Back to list

Detail of contribution

Auteur: Athanasios KARASIMOS

Co-Auteur(s): Ioannis KARAVIDAS

Predicting the unpredictable: the ALLOMANTIS experiment

Abstract/Résumé: Predicting the unpredictable: the ALLOMANTIS experiment Keywords: Maximum Entropy, Supervised Morphology Learning, Allomorphy, Derivation, Greek Abstract Introduction The computational treatment of allomorphy is still a huge challenge since the first systematic attempts on predicting allomorphy with machine learning techniques (Rumelhart & McLelland 1986 Pinker & Prince 1988, Ling & Marinov 1993 among others). Our goals are to predict the allomorphic changes for the Greek nominal allomorphy in derivation and to show the essential contribution of various morphological, phonological and semantic characteristics. Our maximum entropy (ME) model is based on AMIS benefits from linguistic feature sets. Given a set of events as training data, the program sets parameters that optimize the likelihood of the training data.

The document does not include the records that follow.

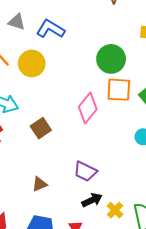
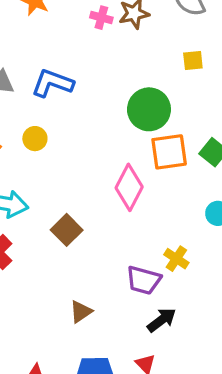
yellow circle: (32, 63) -> (35, 139), size x0.6
yellow cross: (115, 210) -> (176, 259), moved

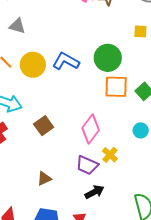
blue L-shape: (52, 83) -> (66, 61), moved
yellow circle: (35, 139) -> (33, 65), size x1.6
pink diamond: (129, 187) -> (91, 129), moved

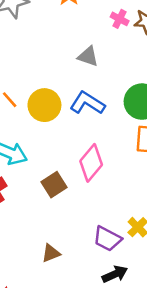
gray triangle: (17, 26) -> (88, 56), moved
pink diamond: (91, 129) -> (91, 163), moved

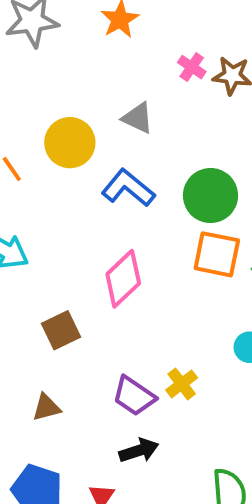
yellow circle: (44, 105) -> (70, 143), moved
brown square: (54, 185) -> (61, 330), moved

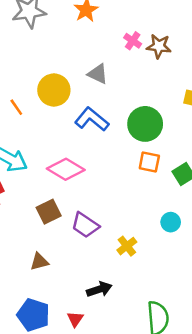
orange square: (217, 254) -> (149, 162), size x0.7
pink diamond: (123, 279) -> (66, 169), moved, turned 75
purple trapezoid: (134, 396) -> (85, 225), moved

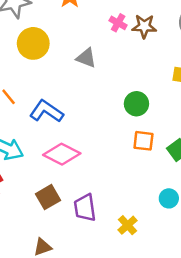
yellow circle: (54, 90) -> (33, 43), moved
blue L-shape: (92, 119) -> (46, 111), moved
green circle: (145, 124) -> (136, 104), size x0.7
purple trapezoid: (85, 225) -> (85, 208), turned 52

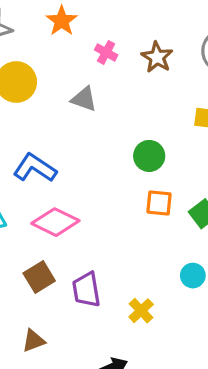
pink cross: (118, 23) -> (106, 52), moved
brown star: (144, 26) -> (157, 57), turned 30

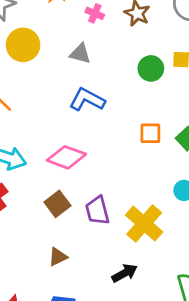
green circle: (149, 156) -> (151, 68), moved
blue L-shape: (35, 168) -> (87, 100), moved
yellow cross: (141, 311) -> (144, 224), size x1.8

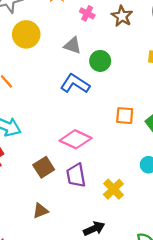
green circle: (151, 68) -> (100, 61), moved
pink diamond: (66, 157) -> (76, 139), moved
yellow cross: (144, 224) -> (113, 189), size x0.7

The diachronic research reveals that allomorphy is usually relics of non-active phonological and morphological rules and changes in a language, more specifically in Greek. Therefore we make the assumption that perhaps the Greek words “include” the necessary information to a system with minimal supervision to predict whether a stem or a word has allomorphs and its type. Various characteristics have been used such as Allomorphic Class, Inflectional Class, Syllables, Stress, etc. Our model was trained on a corpus of 4,677 inflected nouns. Training data contain inflected nouns (stem and inflectional suffixes), which are not derived by other words or have derivational suffixes that are synchronically morphological opaque. To evaluate the effectiveness of our model, a testing corpus with derived nominal nouns was created. This second corpus contains 2,755 carefully selected nouns to cover the full range of features and all the nominal derivational suffixes. We created ALLOMANTIS, a morphological prediction analyzer for nominal allomorphy, which takes an input imported data from our training corpora on AMIS. The overall accuracy of the model was 86.49% with the failure rate up to 13.51. However, the result of the upgraded version of ALLOMANTIS was the rise of the correct prediction to 91.43% with the failed cases to 8.47%. We will show that a (supervised) probabilistic model applied to a corpus with quite rich annotated words can extract some basic principles that can be the keystone to construct a computational model to process successfully the “unpredictable” and hard-to-deal phenomenon of allomorphy.